This is a comparison of three different Happy Hacking Keyboard models.
- I like the feel of HHKB Classic the best. It is the bubbliest.
- Anything other than the Type-S could be too loud for the office.
- Vibration mat is overpriced but no regrets on splurging on it.
A few months ago, I had unwittingly managed to acquire three different HHKBs. The Pro 2 that I used to adore in my undergrad years, a Hybrid Type-S for the office, and a Classic for home. Since then I’ve sold the Pro 2 due to its lack of keymapping support – but not before fanning all three out on my desk and conducting a sound comparison.
A significant motivation for me in taking up blogging was the pretext to type away in these wonderful keyboards. I am a huge, huge fan of HHKBs and their zesty1 feel. These boards do not come cheap, however, and I hope this post helps fellow HHKB addicts out there stuck in indecision while carefully pondering which HHKB they should order next.
I recorded typing sounds twice for each keyboard: first with them directly atop a wooden desk, and then with them on a towel… on a wooden desk. Sound on desk is more akin to what we actually hear in real life, while sound on towel is more “manufacturer intended”.
Keyboard sitting on desk =>
key clicks + keyboard body echo.
Keyboard sitting on towel =>
just key clicks.
If you buy or DIY a vibration mat to stick under your keyboard, you can (almost) enjoy the towel sound without the towel. More on that later.
|Hybrid Type-S (Towel)|
|Pro 2 (Towel)|
Typed, of course, with the intention of same intensity and speed. We are people of science after all.
But sound is less than half the story. The real meat is in how a keyboard feels under your fingers. And that feel is what HHKB is known for. Koreans describe the feel of each stroke as being similar to breaking chocolate. Which I completely agree with. Here are some brief, biased reviews for each HHKB model.
Typing on the Type-S is a wonderful experience. Fortunate, because all other models seem too loud for a quiet office setting.
However it must be mentioned that, after a number of people tried out my Type-S, they commented that the typing experience does not completely live up to the hype of HHKBs. While the Type-S does provide some good chocolate breaking experience, keypresses on it are somewhat less fun than those on, say, the Classic. Key resistence in Type-S models was significantly decreased for reduced key noise. As a result, the keys are less springy compared to other models.
The resistence is so light that several seconds of resting your fingers on the Type-S will often trigger the keys. At least once a day, I accidcently press the
d button in burst mode with my perched middle finger.
And in vim
delete line, so I have to
uuuuuuuuuuuu to get my lines back.
Still, the keyboard provides a wonderful, soothing experience that’s worth every penny.

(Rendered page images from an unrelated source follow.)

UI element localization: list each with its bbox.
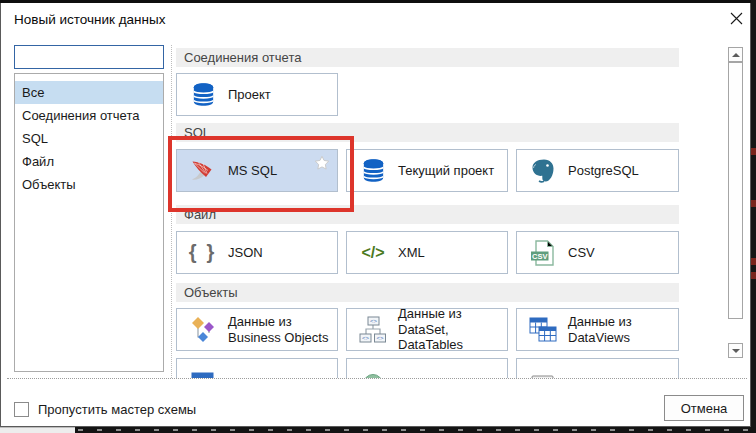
datasource-tile[interactable]: Текущий проект — [346, 149, 508, 192]
section-header: Соединения отчета — [176, 48, 679, 67]
section-header: SQL — [176, 123, 679, 142]
tile-label: PostgreSQL — [568, 163, 643, 179]
svg-text:<>: <> — [370, 318, 378, 324]
section-header: Объекты — [176, 283, 679, 302]
search-input[interactable] — [14, 45, 164, 69]
datasource-gallery: Соединения отчетаПроектSQLMS SQLТекущий … — [176, 45, 679, 378]
cancel-button[interactable]: Отмена — [664, 395, 744, 421]
datasource-tile[interactable] — [516, 358, 679, 378]
new-datasource-dialog: Новый источник данных ВсеСоединения отче… — [0, 2, 751, 427]
datasource-tile[interactable]: <><><>Данные из DataSet, DataTables — [346, 308, 508, 351]
tile-label: JSON — [228, 245, 267, 261]
database-icon — [188, 80, 218, 110]
sidebar-item[interactable]: Объекты — [15, 173, 163, 196]
svg-text:<>: <> — [376, 335, 384, 341]
app-background-bottom-strip — [0, 427, 756, 433]
category-listbox: ВсеСоединения отчетаSQLФайлОбъекты — [14, 73, 164, 372]
scrollbar-up-button[interactable] — [728, 47, 743, 62]
skip-schema-wizard-checkbox[interactable] — [14, 402, 29, 417]
close-button[interactable] — [724, 8, 748, 32]
json-icon: { } — [188, 238, 218, 268]
dataviews-icon — [528, 315, 558, 345]
dataset-icon: <><><> — [358, 315, 388, 345]
new-datasource-dialog-screen: Новый источник данных ВсеСоединения отче… — [0, 0, 756, 433]
dialog-title: Новый источник данных — [14, 12, 165, 27]
tile-label: XML — [398, 245, 429, 261]
star-icon[interactable] — [314, 155, 330, 175]
datasource-tile[interactable]: MS SQL — [176, 149, 338, 192]
scrollbar-down-button[interactable] — [728, 343, 743, 358]
datasource-tile[interactable]: Данные из Business Objects — [176, 308, 338, 351]
tile-label: Текущий проект — [398, 163, 498, 179]
svg-text:<>: <> — [362, 335, 370, 341]
database-icon — [358, 156, 388, 186]
circle-green-icon — [358, 365, 388, 379]
arrow-down-icon — [732, 349, 740, 353]
box-gray-icon — [528, 365, 558, 379]
table-blue-icon — [188, 365, 218, 379]
ruler-dashes — [78, 429, 754, 431]
datasource-tile[interactable] — [176, 358, 338, 378]
datasource-tile[interactable]: { }JSON — [176, 231, 338, 274]
scrollbar-thumb[interactable] — [728, 62, 743, 319]
csv-icon: CSV — [528, 238, 558, 268]
footer-separator — [7, 378, 747, 379]
skip-schema-wizard-label: Пропустить мастер схемы — [38, 402, 196, 417]
tile-label: Данные из Business Objects — [228, 314, 337, 345]
business-objects-icon — [188, 315, 218, 345]
datasource-tile[interactable]: CSVCSV — [516, 231, 679, 274]
tile-label: Данные из DataSet, DataTables — [398, 306, 507, 353]
datasource-tile[interactable]: Данные из DataViews — [516, 308, 679, 351]
svg-text:CSV: CSV — [531, 251, 546, 260]
app-background-right-strip — [751, 0, 756, 433]
sidebar-item[interactable]: Файл — [15, 150, 163, 173]
datasource-tile[interactable] — [346, 358, 508, 378]
tile-label: MS SQL — [228, 163, 281, 179]
close-icon — [730, 11, 743, 29]
sidebar-item[interactable]: SQL — [15, 127, 163, 150]
tile-label: CSV — [568, 245, 599, 261]
mssql-icon — [188, 156, 218, 186]
postgresql-icon — [528, 156, 558, 186]
sidebar-item[interactable]: Все — [15, 81, 163, 104]
section-header: Файл — [176, 205, 679, 224]
arrow-up-icon — [732, 53, 740, 57]
app-background-corner — [0, 427, 75, 433]
sidebar-item[interactable]: Соединения отчета — [15, 104, 163, 127]
app-background-top-strip — [0, 0, 756, 3]
tile-label: Проект — [228, 87, 275, 103]
datasource-tile[interactable]: Проект — [176, 73, 338, 116]
tile-label: Данные из DataViews — [568, 314, 678, 345]
datasource-tile[interactable]: </>XML — [346, 231, 508, 274]
panel-divider — [171, 45, 172, 378]
datasource-tile[interactable]: PostgreSQL — [516, 149, 679, 192]
xml-icon: </> — [358, 238, 388, 268]
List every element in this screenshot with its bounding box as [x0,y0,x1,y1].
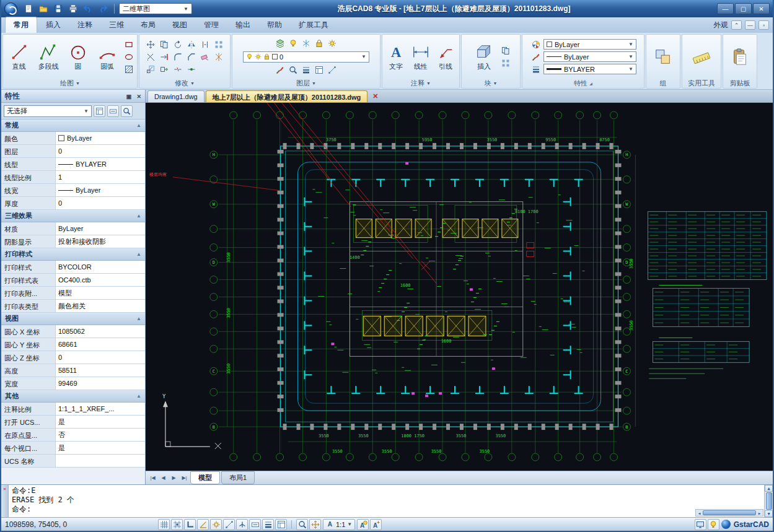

For me, the magic of HHKBs is in how bubbly the keys are – a feat achieved by meticulously balancing key weight and firmness of the domes underneath. You know that feeling when something is so adorable you just want to bite it? But you can’t? Or when Juicy Fruit2 absolutely nails that fruity taste but you frustratingly cannot swallow it because it’s a gum and you’re afraid the gum will live forever in your stomach if you do? Typing on HHKB keyboards lends us the same kind of sensation that I can only describe as mesmerizing pleasantness. Only with these keyboards, you can indulge on it without aforementioned frustrations.
Feel of the Classic is the experience I expect when I pick up an HHKB. I imagine the same goes for non-Type-S Hybrid models as well.
Of the three models, the HHKB Pro 2 is the only model that sports a metallic keyboard chasis. If we were talking about other gadgets this would be a plus (“premeium build quality, yada yada”), but in this case the metallic body is actually a con. The keyboard feels more solid because of the material, but the metallic chasis increases the dulled echos when keys bottom out.
A factor to note about Pro 2 is that its layout cannot be remapped with the official HHKB keyboard remapping tool. There are ways to remap with custom firmware, but like iOS jailbreaking.. I no longer have the energy for it.
And finally about the notoriously overpriced foam vibration mat (40 bucks!!!):
The vibration mat softens the downward impact when the keys bottom out as you are typing. As you might hear from the sound comparison table above, the echo within the keyboard body is greatly reduced, resulting in a much more soothing typing sound.
Is it a $40 worth of reduction in chasis tremble? I don’t think so. You’ll enjoy the boards even without the mat.
But is it a noticeable improvement? Yes.
I recommend you order a foam pad, cut it into the shape of the keyboard, and stick it at the bottom. That way your vibration mat is customizable and cheaper.